What do you dislike about your position?

The biggest challenge for me has been adjusting to the swing shift work schedule.  I am not a night person so working late and wanting to be up early for my kids each morning has challenged my sleep habits and made some days difficult to get through.

What advice do you have about your practice setting for a young Athletic Trainer looking at this setting?

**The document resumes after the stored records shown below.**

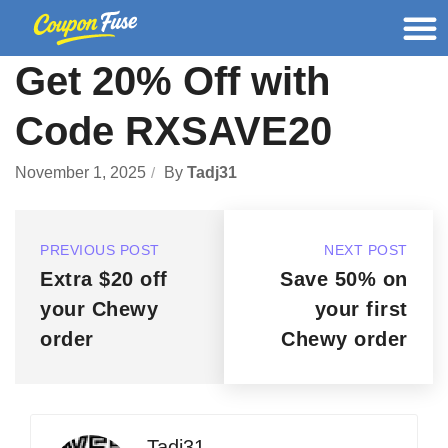
Get 20% Off with
Code RXSAVE20
November 1, 2025
By
Tadj31
PREVIOUS POST
NEXT POST
Extra $20 off
Save 50% on
your Chewy
your first
order
Chewy order
Tadj31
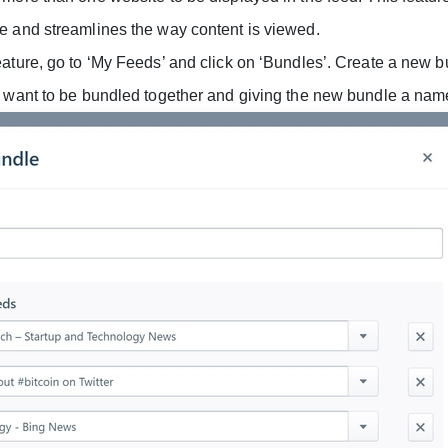
e and streamlines the way content is viewed.
eature, go to ‘My Feeds’ and click on ‘Bundles’. Create a new 
u want to be bundled together and giving the new bundle a nam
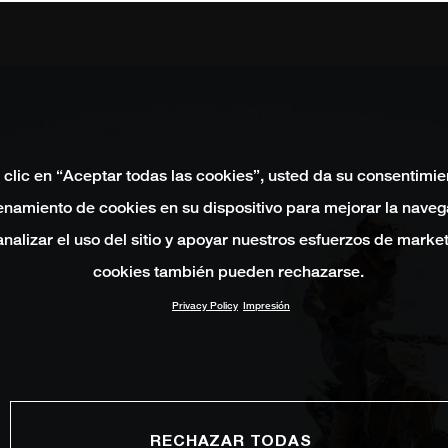
 clic en “Aceptar todas las cookies”, usted da su consentimie
namiento de cookies en su dispositivo para mejorar la naveg
 analizar el uso del sitio y apoyar nuestros esfuerzos de marke
cookies también pueden rechazarse.
Privacy Policy
Impresión
RECHAZAR TODAS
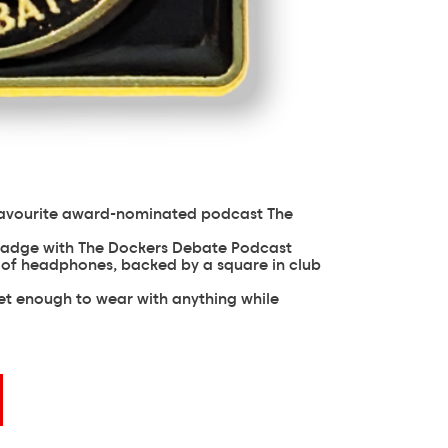
favourite award-nominated podcast The
b badge with The Dockers Debate Podcast
r of headphones, backed by a square in club
eet enough to wear with anything while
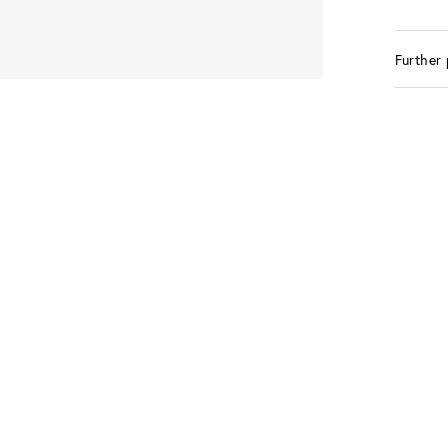
Further 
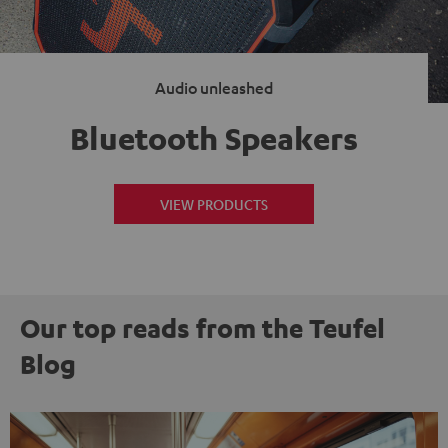
Audio unleashed
Bluetooth Speakers
VIEW PRODUCTS
Our top reads from the Teufel
Blog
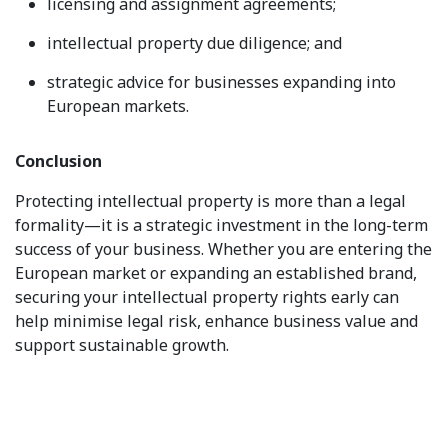
licensing and assignment agreements;
intellectual property due diligence; and
strategic advice for businesses expanding into
European markets.
Conclusion
Protecting intellectual property is more than a legal
formality—it is a strategic investment in the long-term
success of your business. Whether you are entering the
European market or expanding an established brand,
securing your intellectual property rights early can
help minimise legal risk, enhance business value and
support sustainable growth.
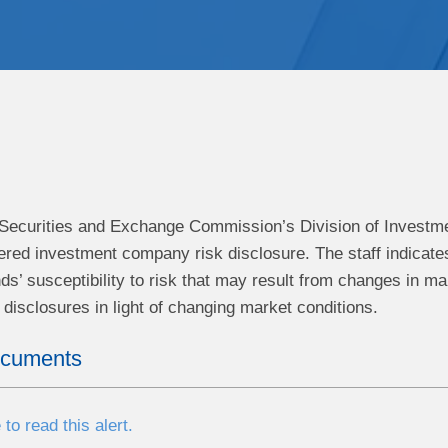
e Securities and Exchange Commission’s Division of Invest
tered investment company risk disclosure. The staff indicate
nds’ susceptibility to risk that may result from changes in m
disclosures in light of changing market conditions.
ocuments
 to read this alert.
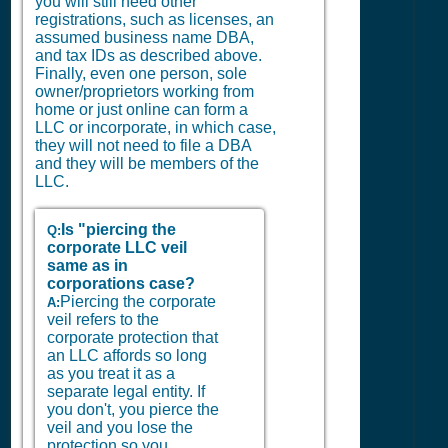
you will still need other
registrations, such as licenses, an
assumed business name DBA,
and tax IDs as described above.
Finally, even one person, sole
owner/proprietors working from
home or just online can form a
LLC or incorporate, in which case,
they will not need to file a DBA
and they will be members of the
LLC.
Is "piercing the
Q:
corporate LLC veil
same as in
corporations case?
Piercing the corporate
A:
veil refers to the
corporate protection that
an LLC affords so long
as you treat it as a
separate legal entity. If
you don't, you pierce the
veil and you lose the
protection so you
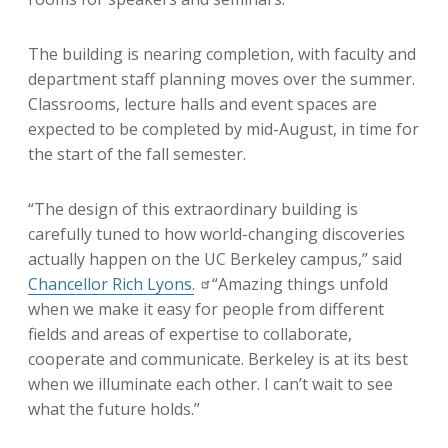
The building is nearing completion, with faculty and
department staff planning moves over the summer.
Classrooms, lecture halls and event spaces are
expected to be completed by mid-August, in time for
the start of the fall semester.
“The design of this extraordinary building is
carefully tuned to how world-changing discoveries
actually happen on the UC Berkeley campus,” said
Chancellor Rich Lyons.
“Amazing things unfold
when we make it easy for people from different
fields and areas of expertise to collaborate,
cooperate and communicate. Berkeley is at its best
when we illuminate each other. I can’t wait to see
what the future holds.”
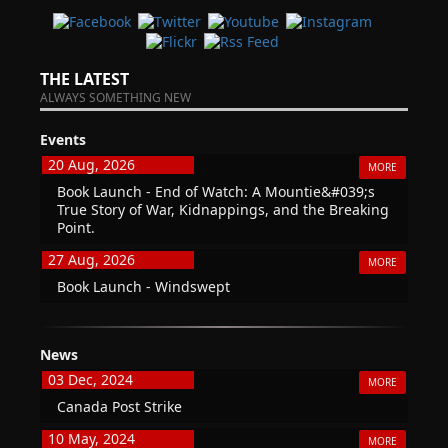
THE LATEST
ALWAYS SOMETHING NEW
Events
20 Aug, 2026
MORE
Book Launch - End of Watch: A Mountie&#039;s
True Story of War, Kidnappings, and the Breaking
Point.
27 Aug, 2026
MORE
Book Launch - Windswept
News
03 Dec, 2024
MORE
Canada Post Strike
10 May, 2024
MORE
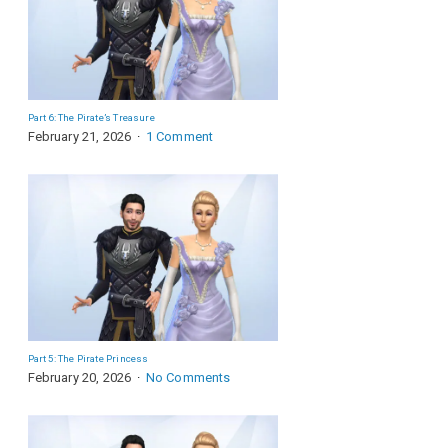
Part 6: The Pirate’s Treasure
February 21, 2026
1 Comment
Part 5: The Pirate Princess
February 20, 2026
No Comments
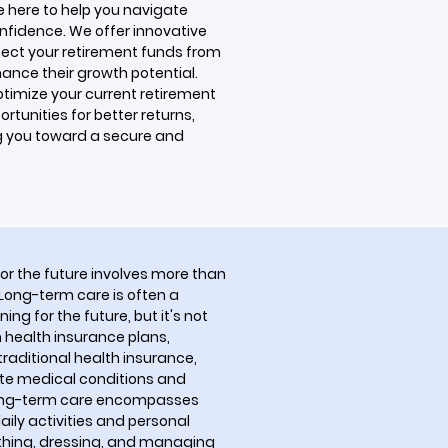
re here to help you navigate
nfidence. We offer innovative
tect your retirement funds from
ance their growth potential.
ptimize your current retirement
rtunities for better returns,
g you toward a secure and
for the future involves more than
Long-term care is often a
ng for the future, but it's not
ealth insurance plans,
traditional health insurance,
ute medical conditions and
long-term care encompasses
ily activities and personal
athing, dressing, and managing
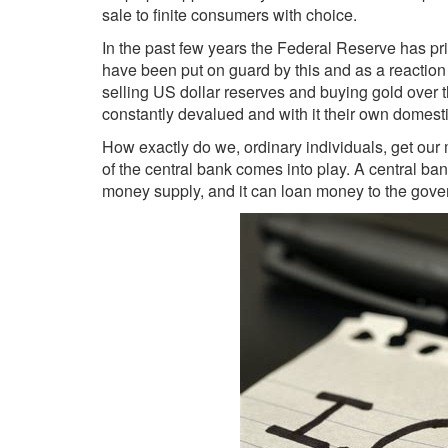
sale to finite consumers with choice.
In the past few years the Federal Reserve has prin
have been put on guard by this and as a reactio
selling US dollar reserves and buying gold over t
constantly devalued and with it their own domesti
How exactly do we, ordinary individuals, get our
of the central bank comes into play. A central ban
money supply, and it can loan money to the govern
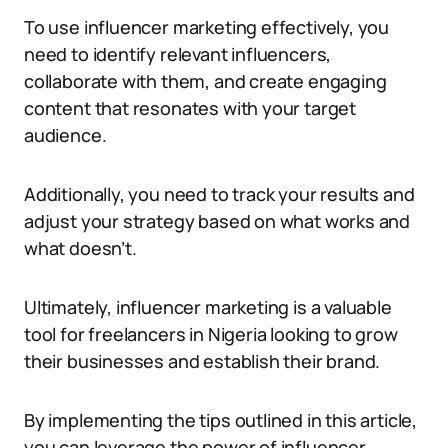
To use influencer marketing effectively, you
need to identify relevant influencers,
collaborate with them, and create engaging
content that resonates with your target
audience.
Additionally, you need to track your results and
adjust your strategy based on what works and
what doesn’t.
Ultimately, influencer marketing is a valuable
tool for freelancers in Nigeria looking to grow
their businesses and establish their brand.
By implementing the tips outlined in this article,
you can leverage the power of influencer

There is nothing unique about working in the performing arts.  Treating an injured ankle on a dancer or acrobat is not substantially different from an ankle of a football or basketball player except for maybe the size of the foot.  What you need to learn is the vocabulary of the performer so that you can intelligently discuss their injury and their recovery and return.  You need to have strong clinical reasoning skills as well as a large vocabulary of treatment techniques and manual therapy skills that you can apply when you are presented with that different and unique situation.  As we all learned how to take care of a volleyball player by attending matches and practices spend some time in the theater world, volunteering your services if necessary, so that you learn that vocabulary and gain credibility with your knowledge.